Delicada belleza
ZONA LITERARIA | EL TEXTO DE LA SEMANA
Por Osamu Dazai
Habrá pasado ya más de medio año desde que alquilé, un día de Año Nuevo, esta pequeña casa en las afueras de Kôfu, en Yamanashi, y me instalé decidido a seguir poco a poco con mi humilde trabajo. En junio, las tórridas temperaturas típicas del verano en la cuenca de Kôfu me dejaron abatido. Nací y crecí en el norte del país, y la fiereza del estío me superaba; ese implacable calor que parece elevarse desde los mismos intestinos de la tierra. Sentado a la mesa de trabajo, incapaz de hacer nada, sufría mareos, veía como el mundo se oscurecía y se silenciaba frente a mis ojos. Jamás en mi vida había estado tan cerca del desmayo por la sola causa de la elevada temperatura.
Mi mujer sufría un sarpullido a causa del calor que le cubría todo el cuerpo. Había oído en alguna parte que el onsen de Yumura, situado fuera de los límites de la ciudad de Kôfu, estaba especialmente indicado para el tratamiento de esos síntomas y empezó a ir allí a diario. Nuestra casita de seis yenes y medio de renta al mes estaba situada en el límite noroeste de la ciudad, rodeada de campos de moreras y a tan solo unos veinte minutos a pie de Yumura (quince si se ataja por el patio de armas del 49 regimiento). Cada mañana, tan pronto como terminaba de recoger las cosas del desayuno, mi mujer recogía su ropa de baño y salía en dirección al onsen. Según ella era un lugar tranquilo y confortable, frecuentado solo por la gente mayor que vivía en las granjas de los alrededores. Ninguno de ellos padecía afección cutánea alguna gracias a las supuestas propiedades curativas de las aguas. Se comparaba con ellos y creía que a ella debían darle el primer premio en la antiestética categoría de pieles demacradas. Decía que el recinto estaba alicatado por completo, era limpio e higiénico. El agua no estaba demasiado caliente y esa era para ella su única desventaja. La gente se bañaba durante treinta minutos o una hora, entretenidos hablando de esto y aquello. Para ella era en todos los sentidos un mundo distinto y por eso me preguntaba por qué no me animaba e iba yo también a echar un vistazo.

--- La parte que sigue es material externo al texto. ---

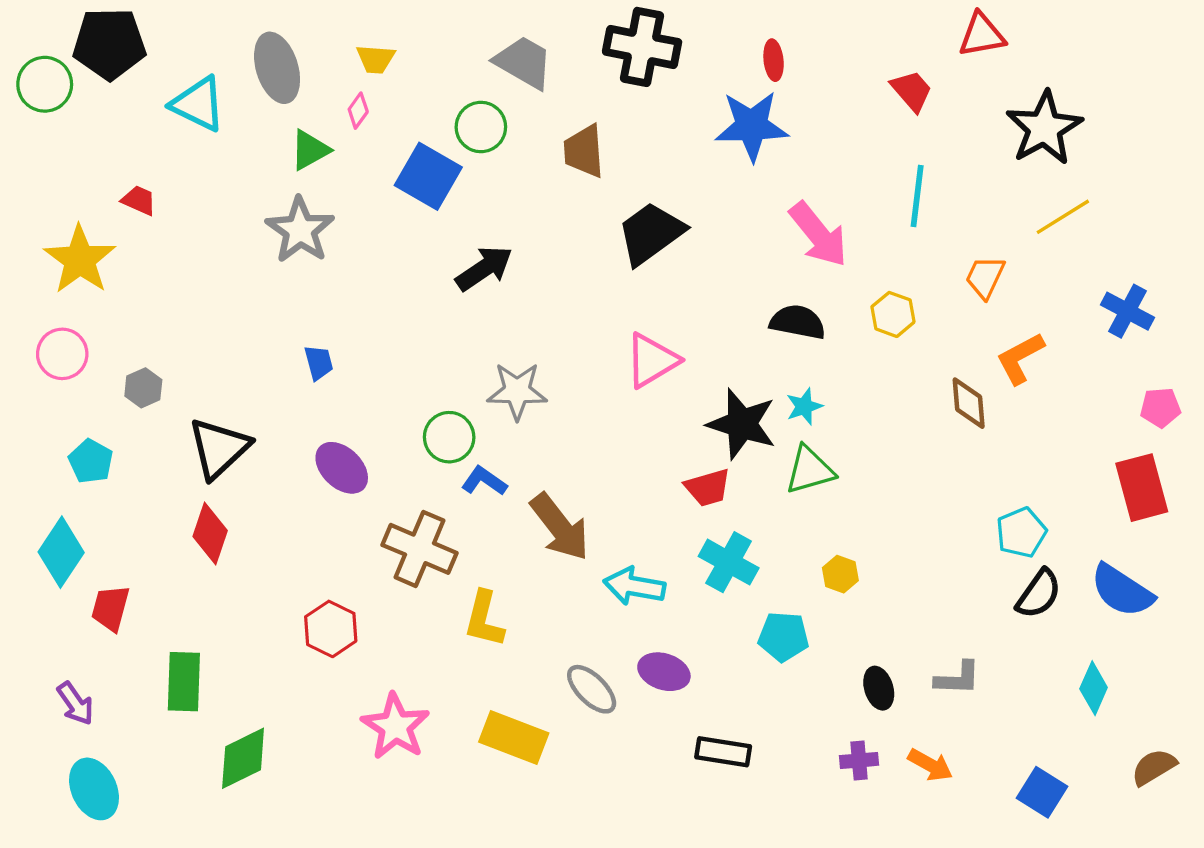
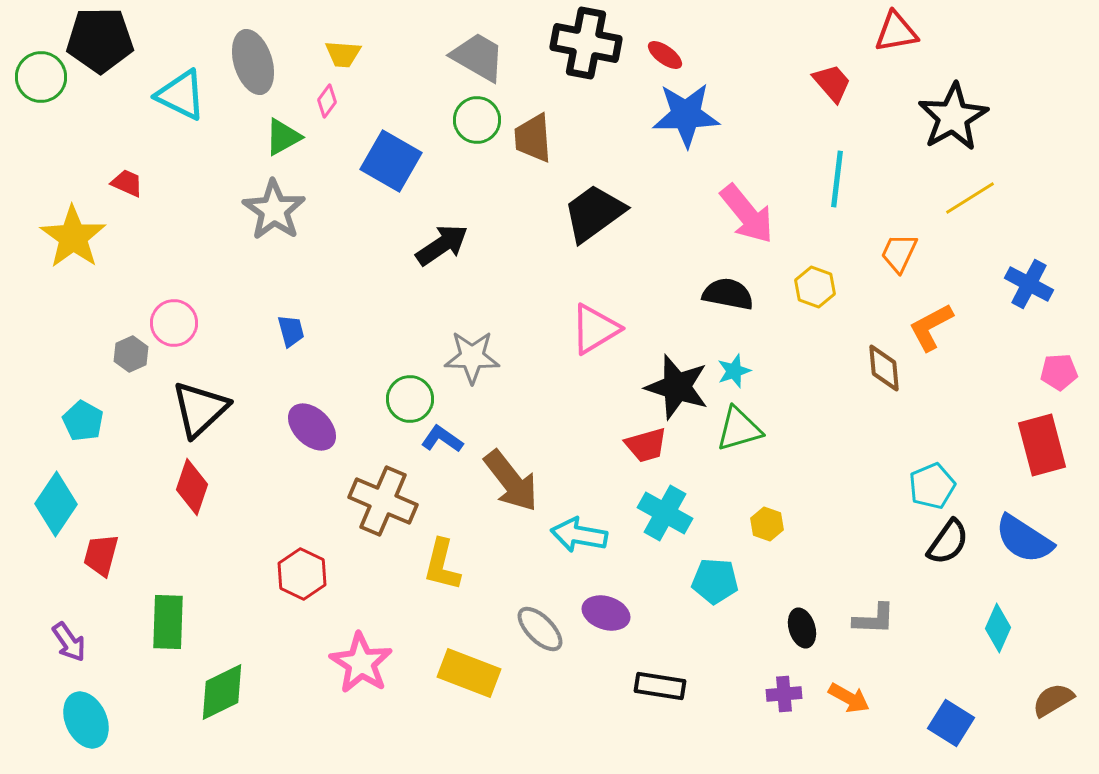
red ellipse: (774, 60) -> (665, 55), moved, turned -48
green circle: (481, 127) -> (477, 120), moved
pink circle: (62, 354) -> (174, 323), moved

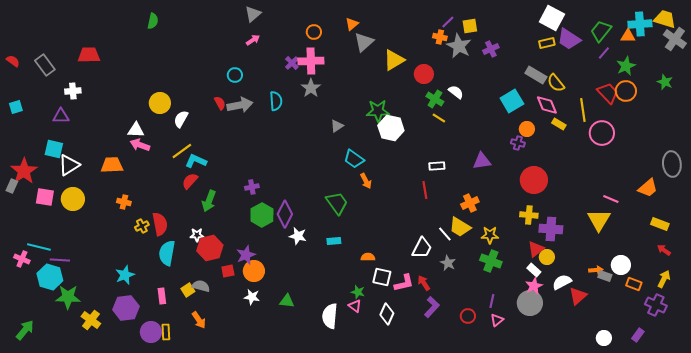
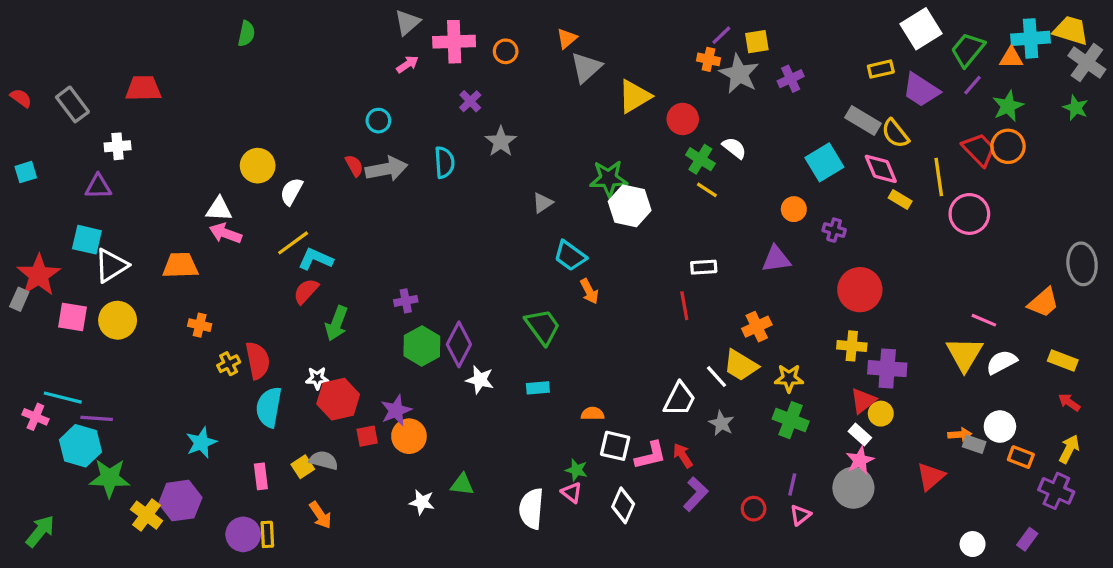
white square: (552, 18) -> (921, 29), moved, turned 30
purple trapezoid: (569, 39) -> (921, 90), moved
pink cross: (311, 61) -> (454, 42), moved
green star: (665, 82) -> (1076, 108), moved
orange circle: (527, 129) -> (794, 209), moved
white semicircle: (562, 282) -> (1002, 362), moved
white star: (252, 297) -> (422, 502), moved
purple hexagon: (126, 308) -> (180, 501), moved

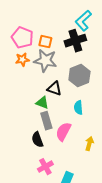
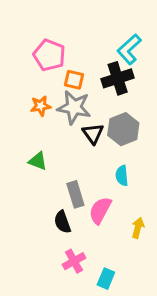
pink pentagon: (22, 38) -> (49, 55), moved
black triangle: (54, 89) -> (93, 133), moved, turned 35
green triangle: (42, 103) -> (38, 161), moved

—Por la mañana temprano, cuando cruzas los patios de armas, se huele el frescor del rocío en la hierba, y los pies se te empapan con la humedad de la mañana. El corazón se agita alegre, parece como si te sonrieras a ti mismo —decía ella.
Yo llevaba tiempo desatendiendo mi trabajo. El calor me servía como una excusa de lo más conveniente. Estaba aburrido. No me resistí mucho a aceptar su oferta de ir a dar una vuelta, y una mañana a las ocho en punto salimos de casa. Mi mujer caminaba al frente.
No lograba escribir gran cosa en casa. Aplasté la hierba fresca que cubría los patios de armas pero no me dieron ganas de sonreír. En el jardín que había frente al onsen se alzaba un enorme granado con sus flores rojas en plena eclosión. Hay una inmensa cantidad de granados en Kôfu.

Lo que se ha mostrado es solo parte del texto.